** Data provided follows **

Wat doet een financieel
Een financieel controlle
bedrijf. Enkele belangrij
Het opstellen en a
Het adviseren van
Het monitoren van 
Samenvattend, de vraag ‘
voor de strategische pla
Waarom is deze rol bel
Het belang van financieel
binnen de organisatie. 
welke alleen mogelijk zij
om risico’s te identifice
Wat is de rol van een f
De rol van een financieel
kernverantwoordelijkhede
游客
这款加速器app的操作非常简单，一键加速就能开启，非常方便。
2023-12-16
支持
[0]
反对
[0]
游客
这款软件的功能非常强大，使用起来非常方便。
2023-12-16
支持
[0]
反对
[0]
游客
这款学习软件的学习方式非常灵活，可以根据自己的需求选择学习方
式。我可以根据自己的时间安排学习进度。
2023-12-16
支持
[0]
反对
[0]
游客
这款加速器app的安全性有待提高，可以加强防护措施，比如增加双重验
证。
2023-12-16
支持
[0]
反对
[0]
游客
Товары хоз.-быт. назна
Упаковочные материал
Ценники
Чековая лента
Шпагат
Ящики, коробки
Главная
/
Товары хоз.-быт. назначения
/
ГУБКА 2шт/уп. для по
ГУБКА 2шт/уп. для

** End of Data provided **
** Data provided follows **

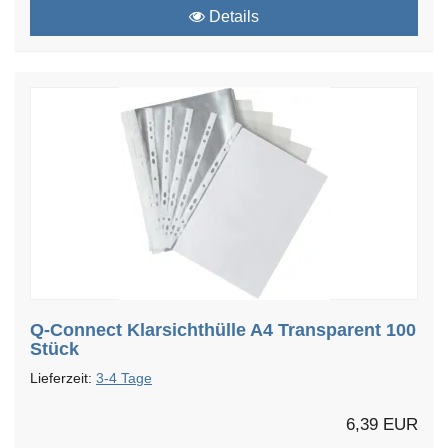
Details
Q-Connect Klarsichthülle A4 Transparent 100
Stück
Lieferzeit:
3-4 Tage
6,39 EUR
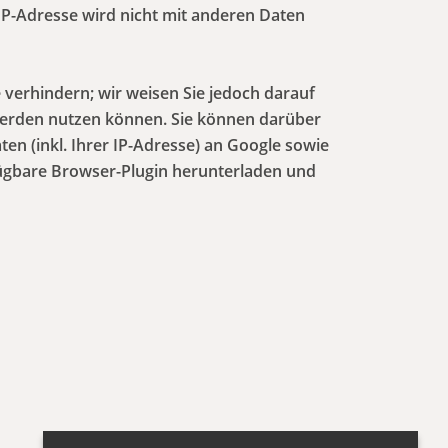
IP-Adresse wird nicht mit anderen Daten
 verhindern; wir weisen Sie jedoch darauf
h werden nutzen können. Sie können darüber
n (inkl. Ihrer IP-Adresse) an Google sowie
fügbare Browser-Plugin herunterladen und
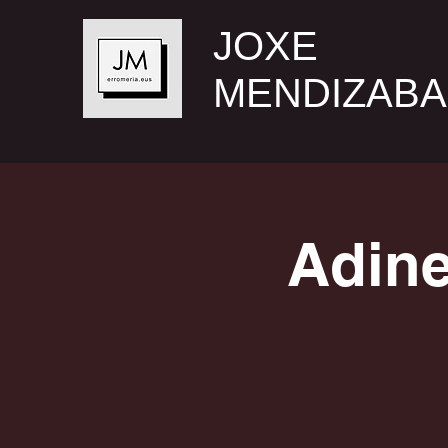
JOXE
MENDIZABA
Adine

** End of Data provided **

Going through the records above, state how many lines include the word "Товары", and give no other text.

- **Your response**
2